What is a McNemar test?
The McNemar test, also known as a test of difference between two correlated for proportions, is a special case of the Cochran's Q test (nonparametric test to compare 2 or more treatments with binary responses for randomized complete blocks) in the case where there are 2 treatments.
As a reminder, the Cochran's Q test is itself a special case of the Friedman test (nonparametric test to compare 2 or more treatments with ordinal or continuous responses for randomized complete blocks) where the responses are binary.
All these tests are used on randomized complete blocks, meaning the data are paired (each block is submitted to all treatments) and that there is no missing data (complete). A block is a factor that is homogeneous (patients in medicine, consumers in marketing), but its effect is of no interest for the specific study. Treatments are the different categories of the factor of interest (for example a drug, or a product to evaluate). The randomization is necessary to avoid that apart from the controlled factor (the block) and the factor of interest (treatments) other nuisance factors do not influence the study. For example, if the order in which the treatments are applied could have an effect, then one should randomize the order in which the blocks are submitted to the treatments to avoid any undesired effect on the study.
Dataset to run a McNemar test in Excel using XLSTAT
An Excel sheet with both the data and the results can be downloaded by clicking here.
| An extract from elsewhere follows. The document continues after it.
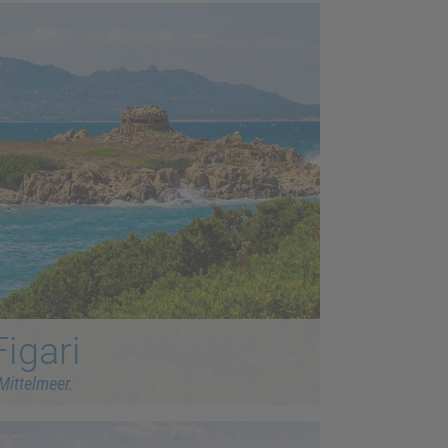
igari
 Mittelmeer.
The data used in this tutorial come from the "Nonparametric Statistical Methods" book by Hollander and Wolfe (1999). These data were extracted from a study by Andrews (Bodily shame as a mediator between abusive experiences and depression. Journal of Abnormal Psychology, Vol 104(2), May 1995, 277-285). The goal of the below analysis is to determine if, within a group of 101 women in Islington (London, England), the abuse in childhood (sexual or physical) has an effect on depression or not. Statistically speaking, we have here two treatments, abuse and depression, and 101 blocks.
The proportion of women who face a depression in adulthood after an abuse in childhood (17/31=0.55) is higher than for women who did not face an abuse (22/70=0.31). Notice that here the proportions are not independent but “correlated”, because we have blocks. They would be independent if, for example we would be comparing the proportion of depressed women between two countries. Now is this statistically significant?
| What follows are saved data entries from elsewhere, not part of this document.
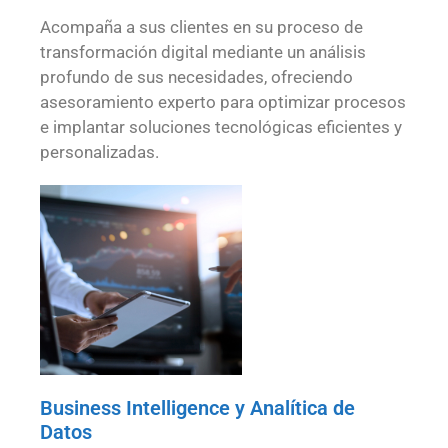
Acompaña a sus clientes en su proceso de
transformación digital mediante un análisis
profundo de sus necesidades, ofreciendo
asesoramiento experto para optimizar procesos
e implantar soluciones tecnológicas eficientes y
personalizadas.
Business Intelligence y Analítica de
Datos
The null hypothesis of the McNemar test is that there is no treatment effect, which can be reworded as, there is no association between the treatments, meaning in our case, that abuse would have no influence on depression. The null hypothesis of the McNemar test can be reworded as there is no difference between the correlated proportions.
Setting up a McNemar test
After opening XLSTAT, select the XLSTAT / Nonparametric tests / McNemar test, or click on the corresponding button of the Nonparametric tests toolbar.
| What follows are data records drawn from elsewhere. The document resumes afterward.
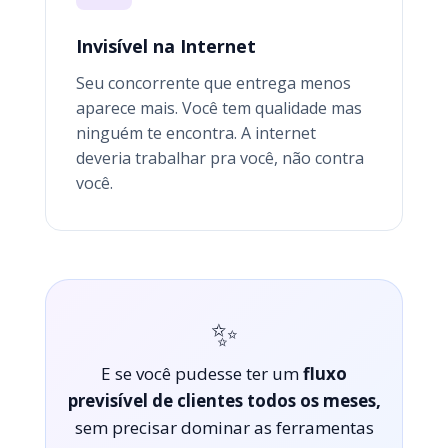
Invisível na Internet
Seu concorrente que entrega menos
aparece mais. Você tem qualidade mas
ninguém te encontra. A internet
deveria trabalhar pra você, não contra
você.
✨
E se você pudesse ter um
fluxo
previsível de clientes todos os meses,
sem precisar dominar as ferramentas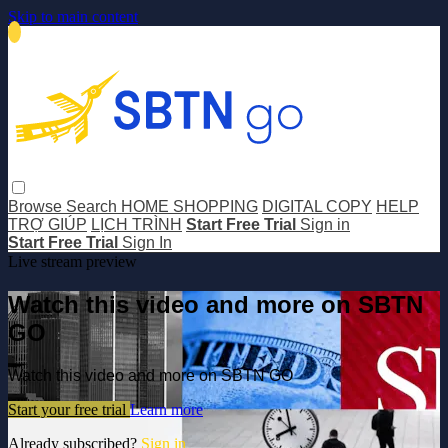
Skip to main content
Browse
Search
HOME SHOPPING
DIGITAL COPY
HELP
TRỢ GIÚP
LỊCH TRÌNH
Start Free Trial
Sign in
Start Free Trial
Sign In
Live stream preview
Watch this video and more on SBTN
GO
Watch this video and more on SBTN GO
Start your free trial
Learn more
Already subscribed?
Sign in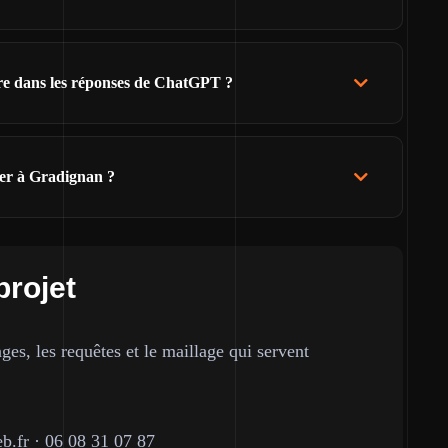
tre dans les réponses de ChatGPT ?
ier à Gradignan ?
projet
ges, les requêtes et le maillage qui servent
b.fr
·
06 08 31 07 87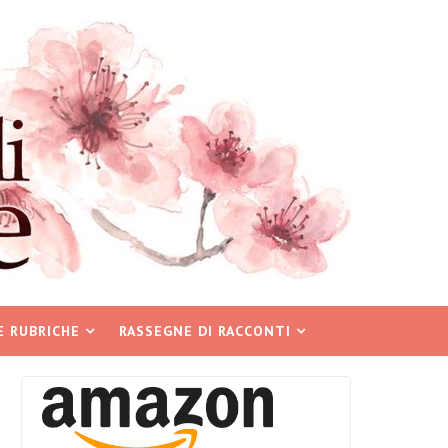
E RUBRICHE
RASSEGNE DI RACCONTI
Once you've clicked the button, the dialog box appears.
We select the 2x2 option for the “data format” option and select the table with the labels.
In the options tab, we choose the two-sided alternative hypothesis, which is equivalent to saying there is no association between abuse and depression. Another alternative hypothesis could be used if we would like to know if abuse or depression happens significantly more than there other.
The computations begin once you have clicked the OK button. The results are then displayed.
Interpreting the results of a McNemar test
Then, the results of the McNemar test and their interpretation are displayed.
We see that the null hypothesis is not rejected if we use a significance level of 0.05. As a reminder, choosing a significance level of 0.05 is the same as deciding that we want to be right in 95% of cases (and wrong in 5% of cases) when rejecting H0.
So, although the proportion of women who face a depression in adulthood after an abuse in childhood is higher than for women who did not face an abuse, the difference is not statistically different.